Re: BUG #17255: Server crashes in index_delete_sort_cmp() due to race condition with vacuum

From: Peter Geoghegan <pg(at)bowt(dot)ie>
To: Andres Freund <andres(at)anarazel(dot)de>
Cc: Dmitry Dolgov <9erthalion6(at)gmail(dot)com>, Alexander Lakhin <exclusion(at)gmail(dot)com>, Matthias van de Meent <boekewurm+postgres(at)gmail(dot)com>, PostgreSQL mailing lists <pgsql-bugs(at)lists(dot)postgresql(dot)org>
Subject: Re: BUG #17255: Server crashes in index_delete_sort_cmp() due to race condition with vacuum
Date: 2021-11-12 23:47:45
Message-ID: CAH2-WzkDaMqv=Bw5fzdb750zBkuh=xeUJEy6L=ZWVuLRt4F7bw@mail.gmail.com
Views: Raw Message | Whole Thread | Download mbox | Resend email
Thread:
Lists: pgsql-bugs

On Fri, Nov 12, 2021 at 3:31 PM Andres Freund <andres(at)anarazel(dot)de> wrote:
> I wonder if we should try to go for something considerably simpler for 14. How
> about having a new array that just stores the HTSV state for every
> ItemIdIsNormal(). For simplicity, we could populate that array eagerly in a
> separate loop.

Why is that simpler than a boolean array, which represents whether or
not the item has had its heap_prune_record_unused() call yet (if it's
a tuple with storage)?

> That'd fix the known bugs, and yield better efficiency (because we'd not
> re-compute HTSV all the time).
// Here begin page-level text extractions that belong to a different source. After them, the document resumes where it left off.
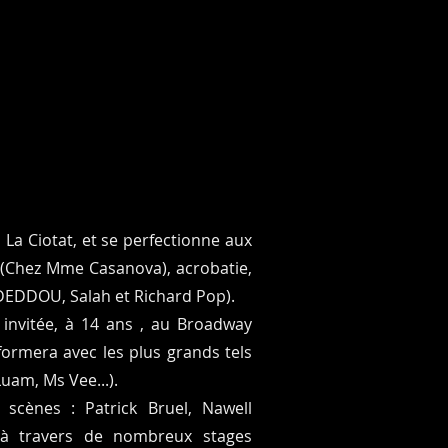
à La Ciotat, et se perfectionne aux
 (Chez Mme Casanova), acrobatie,
DEDDOU, Salah et Richard Pop).
 invitée, à 14 ans , au Broadway
formera avec les plus grands tels
uam, Ms Vee...).
 scènes : Patrick Bruel, Nawell
 à travers de nombreux stages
Then for HEAD go for something that fixes
> pruning more fundamentally.

I don't know what you mean about the patch recomputing HTSV all the
time. The patch doesn't do that.

It's true that we'll call HTSV (heap_prune_record_unused(), actually)
more often when following HOT chains, because now we follow them until
the end. However, the heap_prune_record_unused() calls only happen
after we've already validated that we found a heap-only tuple that's
part of the same HOT chain. That just leaves disconnected tuples. We
do call heap_prune_record_unused() there too (which is theoretically
unnecessary), but only once.

Overall, we are *guaranteed* to only call heap_prune_record_unused()
at most once per tuple with storage. I believe that this is a small
reduction, since HEAD will do the maybe-aborted precheck call to
heap_prune_record_unused() before anything else.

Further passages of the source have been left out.